ていうか、異世界の田舎民の行動範囲広すぎ。
「きっと、また立派になって帰ってきてくれるっす!」スコリィは意外とポジティブに考えてくれたみたいだ。
「しかし心配は心配だな」
ペッカはドラゴンのくせに心配性である。
「そうだ! ペッカ飛べるんだろ? ちょっと見てきてくれよ」
俺は両手を合わせてペッカに頼み込む。
「……フォレストドラゴンを小間使いにするとは……。まあいいだろう。ゴーレムとドラゴンは旧知の仲だしな」
そう言うと、さっと翼を広げて、飛び去った。
***
「ただいまもどりました」
「はやっ」
イゴラくんはペッカが飛び去って5分くらいで帰ってきた。
「探すも何も、こいつ、山を下りて森の入り口でゆっくりしてたぞ」
「さすがにちょっと疲れて休んでました」
「ともかく無事でよかった!」
――これでみんなに責められなくて済む。こっそりと胸をなでおろす。
「体調は大丈夫です? おいしいミネラルウォーターはどうです?」
ガディがさっと水の入ったゆのみを出す。
「あ、いただきます」
イゴラくんは一気に飲み干す。
「ぷはー、ありがとうございます。おいしいですね、この水。にしても遅れてしまってすみません。峠のお茶屋さんで全部事情は聞いたんですけど、ちょうど帰り道に思い出の場所があったので寄り道してました」
「思い出の場所?」
「えっと、この近くにある古代樹なんですけど。あの場所では昔、家族でいろいろあって……。ちょっと思い出に浸ってました。うちの家庭、意外と複雑で……」
辛そうな声の調子にもかかわらず、けなげに笑顔を作るイゴラくん。
……スコリィが推す理由、わかるわ。
だけどこれってもしかして妹のライムチャートちゃんのことかな。
「ま、詳しいことはきかないさ。話したくなったらいつでも話してくれればいい」
事情を察した大人のように肩を叩きながら声をかける。これで俺の行動は許されるはずだ。

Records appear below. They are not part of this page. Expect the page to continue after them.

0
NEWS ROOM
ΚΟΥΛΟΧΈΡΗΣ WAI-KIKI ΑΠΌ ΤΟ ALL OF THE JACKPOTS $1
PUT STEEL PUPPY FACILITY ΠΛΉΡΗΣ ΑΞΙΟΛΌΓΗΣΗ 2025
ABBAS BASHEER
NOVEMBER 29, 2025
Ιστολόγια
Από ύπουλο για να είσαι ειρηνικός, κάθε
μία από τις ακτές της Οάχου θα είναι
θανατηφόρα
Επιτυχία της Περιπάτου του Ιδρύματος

口の端を軽く上げた俺をイゴラくんは尊敬のまなざしで見つめる。
「気を遣って貰ってすみません……。あ、そうだ、新しく手に入れた小麦粉でパンを焼きたかったんです。台所使っていいですか?」
「もちろん! じゃあ、ひとまず今日は昼間は久々に雑貨屋業やって、夜は飲むぞ!」
「いいっすね! まあ、売るといってもほとんど焼き物とパンなんすけど」
「いいんだよ! 今日はお店を開きさえすればいいの! 看板の派手さとかもどうでもいいの!」
「あ、お水もありますよ! これはウンディーネの里の『七甲のおいしい水』です」
ガディが澄んだ水を差し出す。水マニアになりつつある。ていうかその名前大丈夫?
「ミネラルウォーターか。確かにコンビニでは意外と売れ筋だったな。よし、売ろう!」
俺が即答すると、ペッカも風呂敷から何か出した。
「俺様の木彫り細工も売れ」
細かいドラゴンのうろこのような見事な細工がなされたブローチや置物を出す。
「え、ちょ、これ、高級品じゃないのか?」
「このくらいのサイズならすぐに彫れるからそこまで高く売る必要はない。俺様たちドラゴンは、伝統工芸で対抗したといっていただろう? フォレストドラゴンはこの木彫り細工だ。……そう、ずっとこの鋭い爪と牙で木彫りをしていたのだ」
ドラゴンの木彫り細工……。うーん、シュールだ。
「ありがとう、目立つ位置において、売らせてもらうよ。ともかくこれで商品棚が賑やかになるな」
俺は帰って早々、雑貨屋業務をすることにした。
こういうときこそ、動かなきゃいけないのを知っている。
昼間に強制的に寝てしまうルルドナは、窓際のソファで安らかな顔で寝ていた。まるで俺たちの商品販売会議を見守っているように。
(……ただいま)
まるで守り神に祈るように心の中で呟いて、雑貨屋業務に取りかかった。